While the council allowed Miranda and a host of other department heads off with nothing more than skim-the-surface questions, it did block Keene for the second year from chopping funding to outside agencies that have, despite political turnover, remained protected.
Walkup was eager to jack up funding for what he and Ronstadt repeatedly called "wealth generators." They used the term for their pet agencies, including the Greater Tucson Economic Council, the Metropolitan Tucson Convention and Visitors Bureau and Tucson Pima Arts Council, all of which depend on tax revenues doled out by the city and Pima County.
Under a motion from Ronstad, that directs Keene to find the money, the council kicked GTEC funding from the $486,000 Keene recommended to $600,000; boosted the Convention and Visitors Bureau share by $428,000 to $2.25 million; and hiked the contribution to the Arts Council by $154,000. Over the two-year cycle of projected revenue shortfalls, Keene said those moves will increase the city deficit to $11.6 million.
That shortfall increased later when Leal and Dunbar joined Democrats Shirley Scott and José Ibarra to approve a 3.6-percent raise, retroactive to Feb. 1, for employees in the white-collar Tucson Association of City Employees. The council had previously promised the group a larger increase. The vote was a stern rebuke to Ronstadt, who fought the raise as the council representative to an arbitration panel that backed a larger raise.

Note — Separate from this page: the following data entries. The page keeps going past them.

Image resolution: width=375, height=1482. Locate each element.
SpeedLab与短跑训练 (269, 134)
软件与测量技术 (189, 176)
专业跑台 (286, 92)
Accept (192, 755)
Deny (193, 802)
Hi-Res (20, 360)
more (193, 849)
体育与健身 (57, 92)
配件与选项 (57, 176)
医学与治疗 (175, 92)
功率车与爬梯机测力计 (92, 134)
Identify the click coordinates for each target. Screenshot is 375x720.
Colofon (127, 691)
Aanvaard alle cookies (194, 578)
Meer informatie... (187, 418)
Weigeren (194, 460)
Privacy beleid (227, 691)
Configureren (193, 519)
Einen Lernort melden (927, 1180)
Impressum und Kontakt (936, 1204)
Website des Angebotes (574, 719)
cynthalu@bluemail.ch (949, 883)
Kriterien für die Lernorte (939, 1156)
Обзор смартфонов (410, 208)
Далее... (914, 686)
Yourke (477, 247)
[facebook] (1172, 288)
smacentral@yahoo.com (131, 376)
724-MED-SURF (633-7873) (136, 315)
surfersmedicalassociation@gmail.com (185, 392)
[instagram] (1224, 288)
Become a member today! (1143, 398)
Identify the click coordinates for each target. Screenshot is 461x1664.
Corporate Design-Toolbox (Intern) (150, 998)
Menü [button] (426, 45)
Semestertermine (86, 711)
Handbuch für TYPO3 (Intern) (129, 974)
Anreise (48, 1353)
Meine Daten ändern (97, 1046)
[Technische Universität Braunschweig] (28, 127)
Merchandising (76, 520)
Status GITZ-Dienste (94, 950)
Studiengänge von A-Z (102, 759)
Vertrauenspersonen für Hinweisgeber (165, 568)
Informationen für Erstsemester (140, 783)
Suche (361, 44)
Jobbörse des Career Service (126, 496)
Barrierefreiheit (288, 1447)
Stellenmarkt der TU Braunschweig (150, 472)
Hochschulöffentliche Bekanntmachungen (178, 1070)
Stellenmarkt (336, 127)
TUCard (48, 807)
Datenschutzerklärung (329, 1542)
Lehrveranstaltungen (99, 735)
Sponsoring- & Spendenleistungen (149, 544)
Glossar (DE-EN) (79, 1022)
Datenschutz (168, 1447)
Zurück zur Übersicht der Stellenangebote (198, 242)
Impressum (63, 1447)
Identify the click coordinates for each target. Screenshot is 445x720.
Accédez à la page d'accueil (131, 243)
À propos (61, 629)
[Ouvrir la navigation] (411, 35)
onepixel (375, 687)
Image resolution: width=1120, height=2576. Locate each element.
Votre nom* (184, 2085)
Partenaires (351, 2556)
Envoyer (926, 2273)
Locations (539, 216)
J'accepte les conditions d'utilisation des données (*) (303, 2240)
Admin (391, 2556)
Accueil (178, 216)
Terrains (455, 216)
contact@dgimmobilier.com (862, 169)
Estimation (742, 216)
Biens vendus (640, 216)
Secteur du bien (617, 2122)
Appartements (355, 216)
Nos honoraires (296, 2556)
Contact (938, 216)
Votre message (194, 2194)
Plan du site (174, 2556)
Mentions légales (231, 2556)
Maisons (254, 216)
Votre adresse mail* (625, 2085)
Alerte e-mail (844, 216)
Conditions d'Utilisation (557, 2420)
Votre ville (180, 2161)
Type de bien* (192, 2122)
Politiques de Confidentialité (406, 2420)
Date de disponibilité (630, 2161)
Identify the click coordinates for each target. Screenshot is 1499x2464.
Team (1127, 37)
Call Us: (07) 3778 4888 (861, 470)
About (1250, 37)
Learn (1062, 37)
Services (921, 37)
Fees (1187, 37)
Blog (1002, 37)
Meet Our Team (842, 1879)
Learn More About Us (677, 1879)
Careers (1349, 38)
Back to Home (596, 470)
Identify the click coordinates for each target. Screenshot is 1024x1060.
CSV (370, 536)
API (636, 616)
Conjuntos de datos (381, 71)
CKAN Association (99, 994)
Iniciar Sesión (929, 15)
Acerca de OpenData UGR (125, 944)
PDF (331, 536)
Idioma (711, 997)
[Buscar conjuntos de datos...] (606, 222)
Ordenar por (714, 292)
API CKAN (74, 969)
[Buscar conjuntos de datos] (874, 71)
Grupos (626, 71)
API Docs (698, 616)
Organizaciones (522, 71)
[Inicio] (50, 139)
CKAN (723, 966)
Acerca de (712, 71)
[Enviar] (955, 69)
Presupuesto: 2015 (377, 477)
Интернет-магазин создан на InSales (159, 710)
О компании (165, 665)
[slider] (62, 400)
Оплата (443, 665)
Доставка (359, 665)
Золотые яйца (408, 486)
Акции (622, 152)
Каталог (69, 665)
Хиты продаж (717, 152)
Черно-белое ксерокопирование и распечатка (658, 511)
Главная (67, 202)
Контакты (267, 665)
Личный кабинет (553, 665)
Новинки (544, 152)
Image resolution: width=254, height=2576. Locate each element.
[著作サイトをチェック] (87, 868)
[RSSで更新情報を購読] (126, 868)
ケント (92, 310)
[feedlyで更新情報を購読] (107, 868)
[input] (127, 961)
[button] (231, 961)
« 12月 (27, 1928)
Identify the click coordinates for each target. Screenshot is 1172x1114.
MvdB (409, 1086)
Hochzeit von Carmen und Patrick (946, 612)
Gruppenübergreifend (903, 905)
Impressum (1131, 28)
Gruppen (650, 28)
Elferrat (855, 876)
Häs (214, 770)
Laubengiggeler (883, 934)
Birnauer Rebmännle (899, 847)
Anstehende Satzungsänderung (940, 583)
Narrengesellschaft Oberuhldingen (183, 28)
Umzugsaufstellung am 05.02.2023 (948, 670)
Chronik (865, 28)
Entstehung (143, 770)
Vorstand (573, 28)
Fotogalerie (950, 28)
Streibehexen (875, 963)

Unwilling to dig for detail, council members resorted to a nauseating number of budget cliches. Walkup affixed "wealth generator" to the five-weekend conference of Jehovah's Witnesses even though the city will lose at least $100,000 because of half-rate fees, waived parking and no concessions at the host Tucson Convention Center.
Ronstadt called the Convention Center the city's "red-headed stepchild." He implored the council to "get down to the brass tacks," to "look at the big picture" and to not be "penny-wise and pound-foolish." Keene sought to get the council "on the same page." Dunbar complained the council was "tying Keene's hands." Ibarra noted that he sat quietly until Ronstadt attempted to "pay Peter by robbing Paul."
Vice Mayor Carol West said the city must "practice what I preach."
Finally, Leal, when talking about the power of Raytheon and other big employers to take advantage of federal Empowerment Zones, said help is needed for small business operators who lack the "horsepower" and don't have the same "depth on the bench."